- WORK REQUIRED:
Nothing but the lines below from the one with "Russia, Kaliningrad, Chernyhovsky 15A" through the one with "Junk your car" should be output, each exactly as given, and no pictures.

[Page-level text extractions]
++++++++

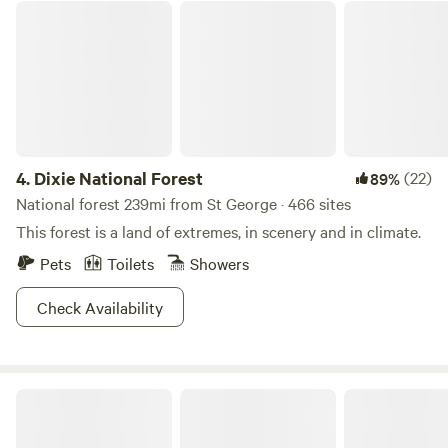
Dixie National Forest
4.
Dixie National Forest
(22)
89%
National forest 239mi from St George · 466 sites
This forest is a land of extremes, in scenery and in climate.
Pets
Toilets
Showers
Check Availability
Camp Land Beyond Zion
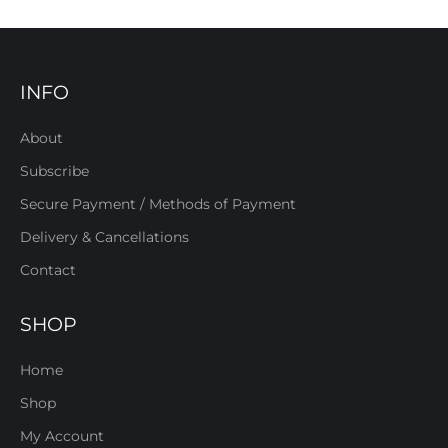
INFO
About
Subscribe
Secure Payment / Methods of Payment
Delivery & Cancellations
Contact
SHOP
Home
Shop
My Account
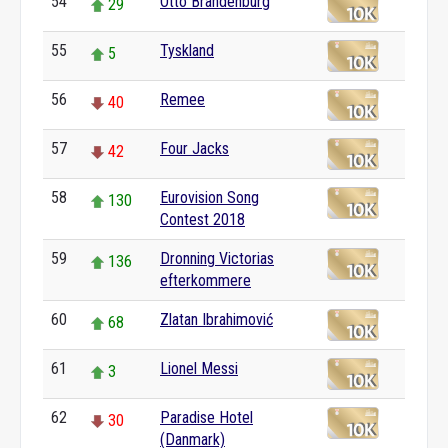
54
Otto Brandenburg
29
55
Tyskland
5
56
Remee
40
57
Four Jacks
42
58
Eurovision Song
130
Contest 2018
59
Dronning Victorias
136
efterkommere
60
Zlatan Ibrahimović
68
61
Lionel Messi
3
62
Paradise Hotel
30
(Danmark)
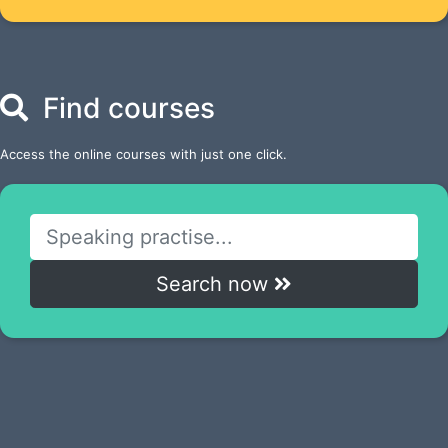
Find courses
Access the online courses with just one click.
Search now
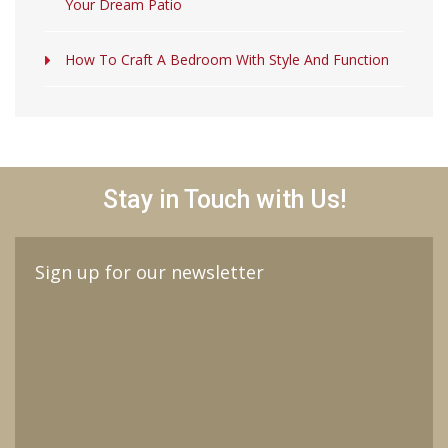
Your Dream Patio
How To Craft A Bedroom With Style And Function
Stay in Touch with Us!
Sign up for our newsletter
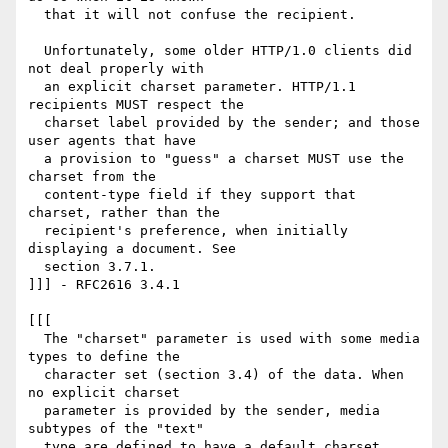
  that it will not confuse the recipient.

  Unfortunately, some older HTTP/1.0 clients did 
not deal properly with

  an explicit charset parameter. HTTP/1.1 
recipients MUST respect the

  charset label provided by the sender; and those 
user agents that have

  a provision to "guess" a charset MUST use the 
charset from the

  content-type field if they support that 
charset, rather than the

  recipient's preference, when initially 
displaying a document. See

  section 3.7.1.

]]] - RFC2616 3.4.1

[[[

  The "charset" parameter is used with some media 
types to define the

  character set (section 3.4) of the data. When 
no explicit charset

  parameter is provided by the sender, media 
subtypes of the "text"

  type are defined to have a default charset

++++++++

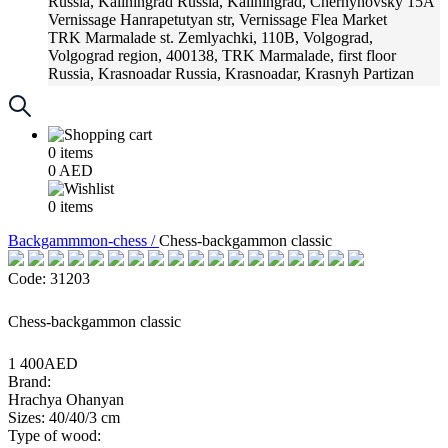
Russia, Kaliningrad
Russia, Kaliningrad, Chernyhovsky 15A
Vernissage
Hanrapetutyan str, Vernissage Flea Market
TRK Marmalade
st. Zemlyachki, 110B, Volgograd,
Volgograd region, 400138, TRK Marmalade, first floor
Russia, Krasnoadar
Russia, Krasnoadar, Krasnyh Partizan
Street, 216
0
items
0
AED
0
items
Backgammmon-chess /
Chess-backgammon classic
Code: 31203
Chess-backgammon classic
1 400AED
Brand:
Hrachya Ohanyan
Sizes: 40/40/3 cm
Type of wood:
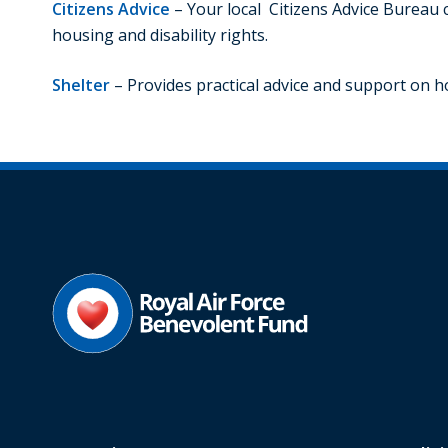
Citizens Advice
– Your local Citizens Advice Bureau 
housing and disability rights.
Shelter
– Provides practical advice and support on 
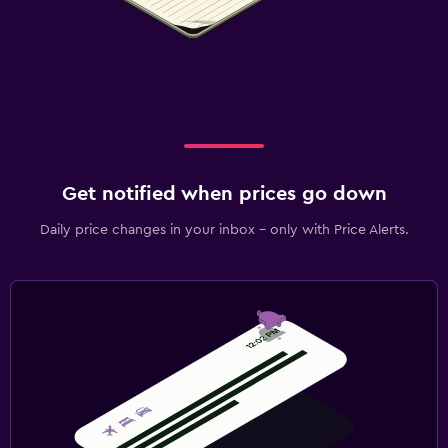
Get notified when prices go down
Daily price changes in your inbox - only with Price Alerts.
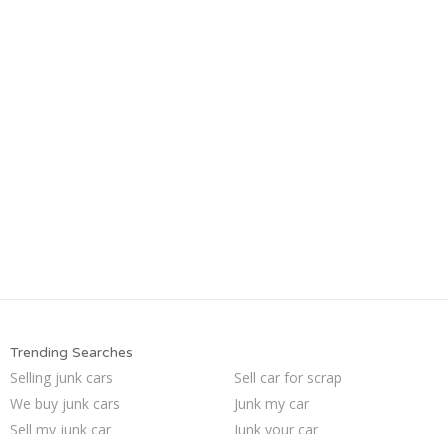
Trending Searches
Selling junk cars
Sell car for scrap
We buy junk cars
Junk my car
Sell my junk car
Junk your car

++++++++

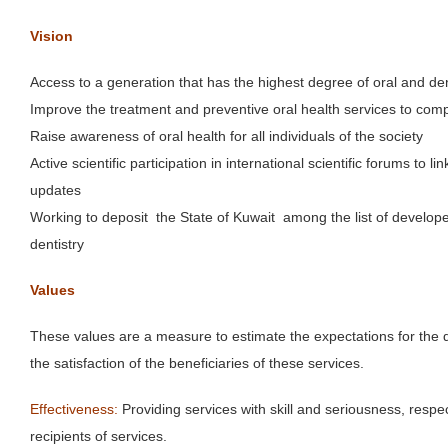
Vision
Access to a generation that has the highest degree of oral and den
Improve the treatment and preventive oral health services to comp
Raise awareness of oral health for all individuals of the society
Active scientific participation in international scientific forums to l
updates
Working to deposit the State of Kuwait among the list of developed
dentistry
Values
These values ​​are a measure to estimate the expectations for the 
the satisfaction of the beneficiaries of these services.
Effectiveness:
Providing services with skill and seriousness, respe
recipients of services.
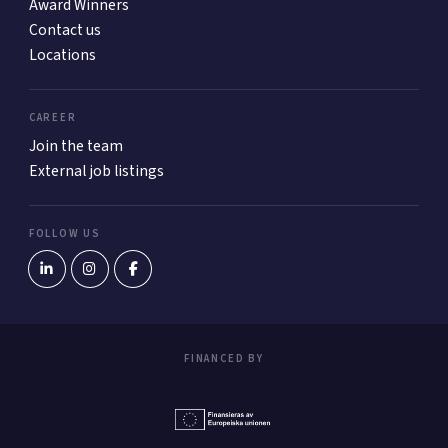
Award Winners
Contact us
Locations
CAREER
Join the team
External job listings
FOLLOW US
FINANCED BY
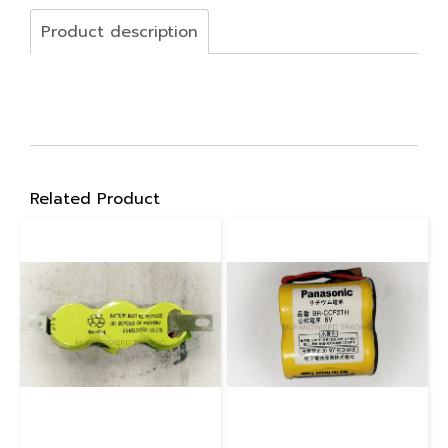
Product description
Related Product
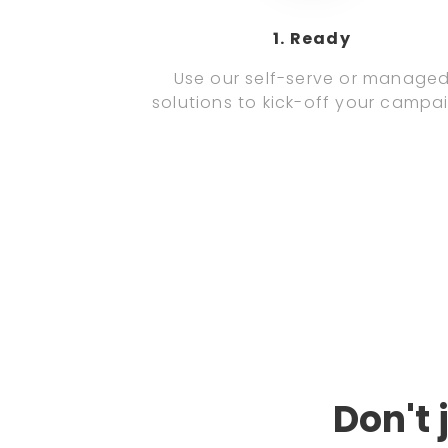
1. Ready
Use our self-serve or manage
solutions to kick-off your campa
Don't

++++++++

- ANSWER TO THIS PROBLEM:
Russia, Kaliningrad, Chernyhovsky 15A
Vernissage
Hanrapetutyan str, Vernissage Flea Market
TRK Marmalade
st. Zemlyachki, 110B, Volgograd,
Volgograd region, 400138, TRK Marmalade, first floor
Russia, Krasnoadar
Russia, Krasnoadar, Krasnyh Partizan
Street, 216
0
items
0
AED
0
items
Backgammmon-chess /
Chess-backgammon classic
Code: 31203
Chess-backgammon classic
1 400AED
Brand:
Hrachya Ohanyan
Sizes: 40/40/3 cm
Type of wood:
Citizens Advice
– Your local Citizens Advice Bureau 
housing and disability rights.
Shelter
– Provides practical advice and support on 
Get notified when prices go down
Daily price changes in your inbox - only with Price Alerts.
Trending Searches
Selling junk cars
Sell car for scrap
We buy junk cars
Junk my car
Sell my junk car
Junk your car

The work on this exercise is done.